Real-World Connections

  • The procedures for presidential disability were tested when President Reagan was shot in 1981, leading to a temporary transfer of power to Vice President George H.W. Bush under Section 3 of the 25th Amendment.
  • The line of succession established by the Presidential Succession Act means that in extreme emergencies, individuals like the Speaker of the House or the President Pro Tempore of the Senate could potentially assume presidential duties.
  • Discussions surrounding presidential health and fitness for office, even without formal invocation of the 25th Amendment, highlight the ongoing relevance of these constitutional provisions for national stability.

Assessment Ideas

Quick Check

Present students with a brief, fictional scenario where a President is incapacitated. Ask them to identify which section of the 25th Amendment would apply and who would assume presidential powers, requiring them to cite specific provisions.

Discussion Prompt

Facilitate a class discussion using the prompt: 'Given the historical examples of presidential disability, what are the strengths and weaknesses of the current procedures outlined in the 25th Amendment for addressing presidential incapacitation?'

Exit Ticket

On an index card, have students write the constitutional provision that addresses presidential succession and one historical event that influenced its development. They should also list the first three individuals in the line of succession after the Vice President.
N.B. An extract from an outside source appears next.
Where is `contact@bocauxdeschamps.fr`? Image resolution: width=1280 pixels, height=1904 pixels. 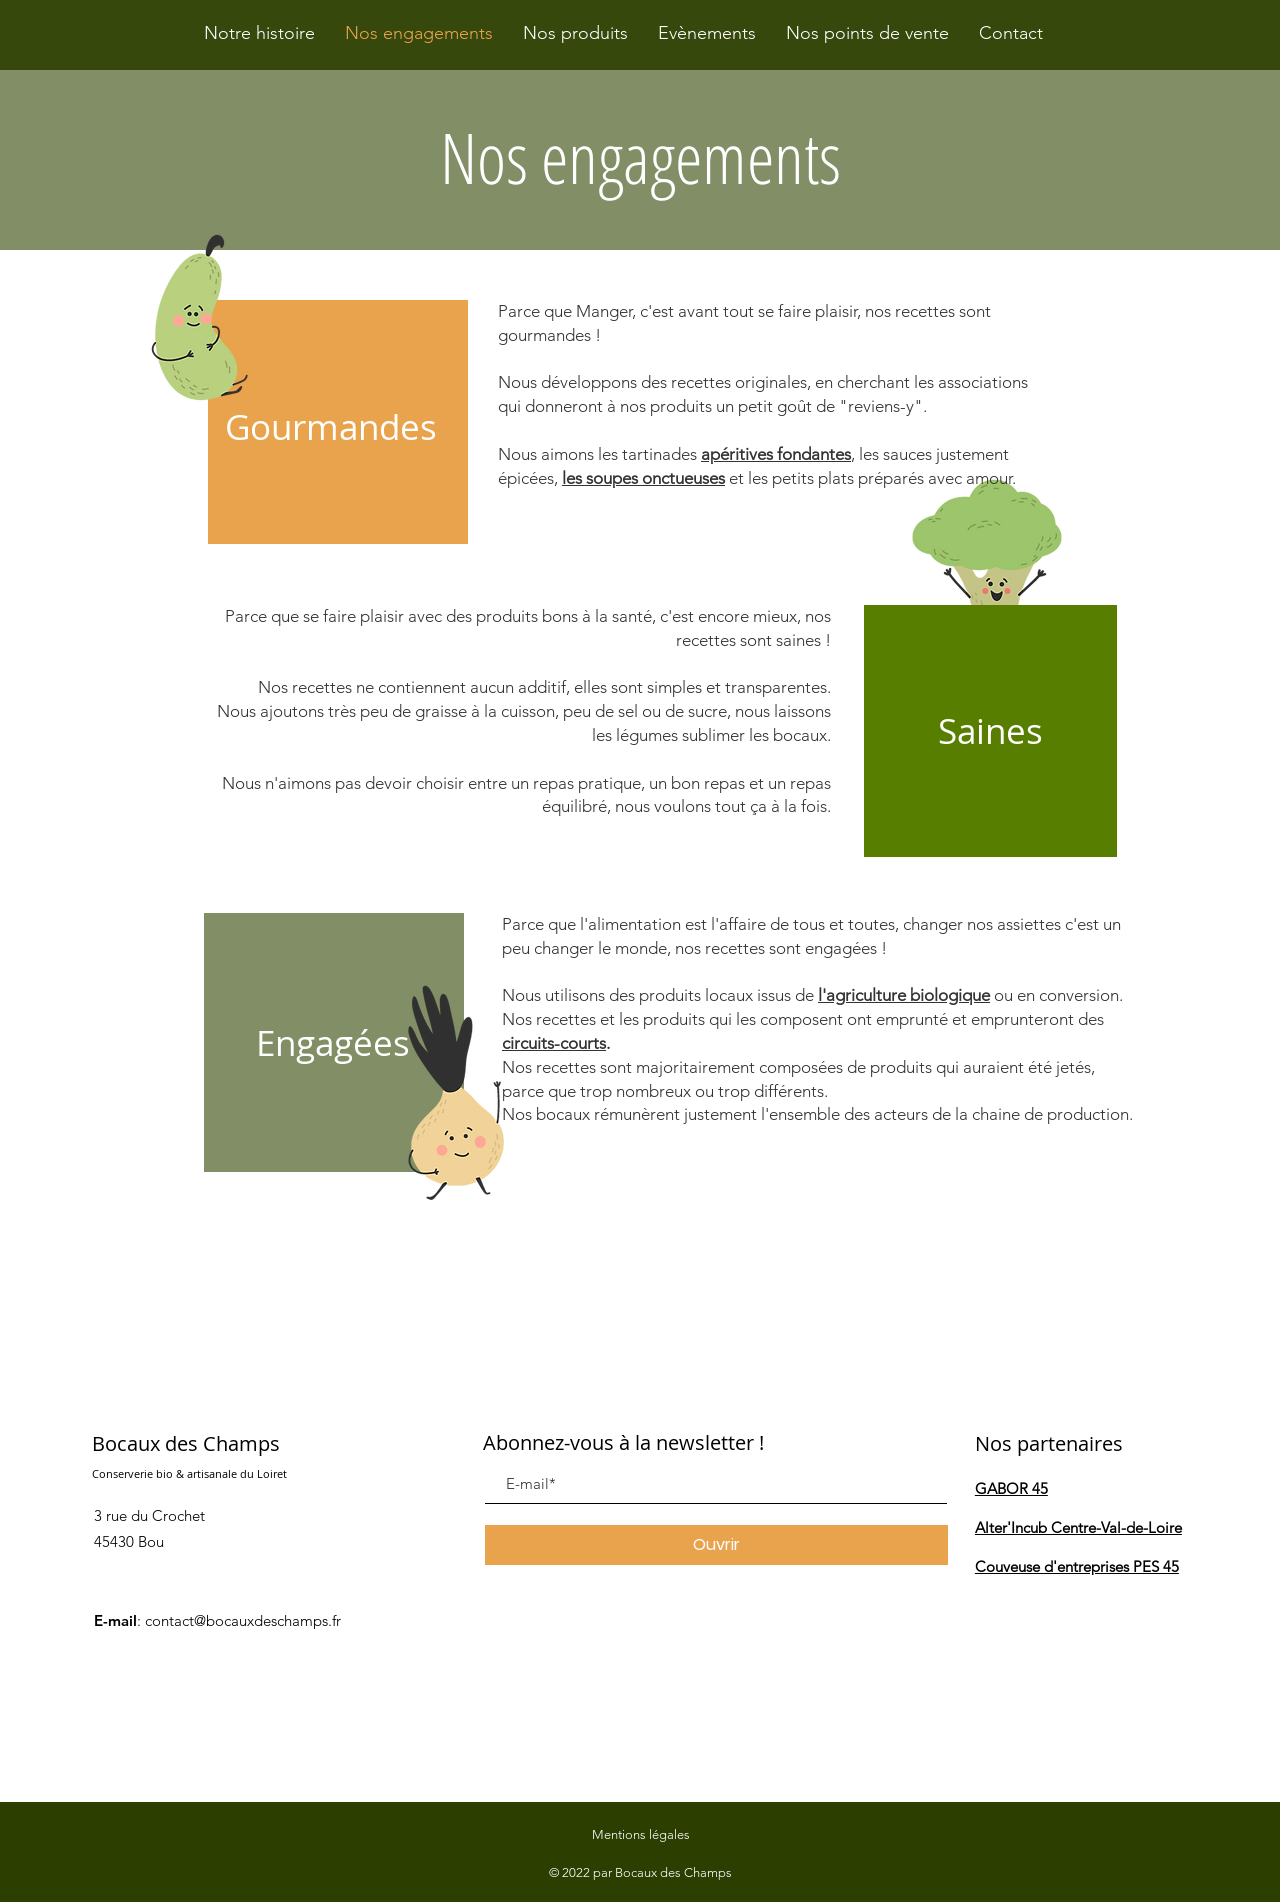
contact@bocauxdeschamps.fr is located at coordinates (243, 1620).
Frequently Asked Questions

What is the current order of presidential succession?
After the Vice President, the line runs: Speaker of the House, President Pro Tempore of the Senate, then cabinet secretaries beginning with the Secretary of State. The full line extends to 18 positions to ensure governmental continuity. The Presidential Succession Act of 1947 set this order, and scholars periodically debate whether placing legislative officers early in the executive succession line is constitutionally sound.
What was the 25th Amendment designed to fix?
Several historical situations revealed gaps in the succession framework. Woodrow Wilson's severe stroke in 1919 left him effectively incapacitated for 17 months with no mechanism for orderly power transfer. During Eisenhower's three serious health events in the 1950s, similar ambiguity arose. After Kennedy's assassination in 1963, Congress addressed both the vacancy-succession gap and the disability question through the 25th Amendment, ratified in 1967.
What happens if both the President and Vice President are unable to serve?
Under the Presidential Succession Act, the Speaker of the House would become acting President. If the Speaker is unable or unwilling to serve, the line moves to the President Pro Tempore, then through cabinet secretaries in the order their departments were established. This scenario is extremely unlikely but is why the line of succession extends to 18 positions and why the practice of designating a 'designated survivor' during events like the State of the Union exists.
How does active learning help students understand presidential succession?
Presidential succession law is precise, procedural text that students tend to memorize without understanding. A 25th Amendment simulation presenting an ambiguous medical scenario forces students to apply the text to situations where the right answer is not obvious: Is the President temporarily incapacitated? Who decides? What happens if the President contests the determination? Working through these questions actively builds the constitutional reasoning, interpreting text in light of purpose, that the C3 framework asks students to practice.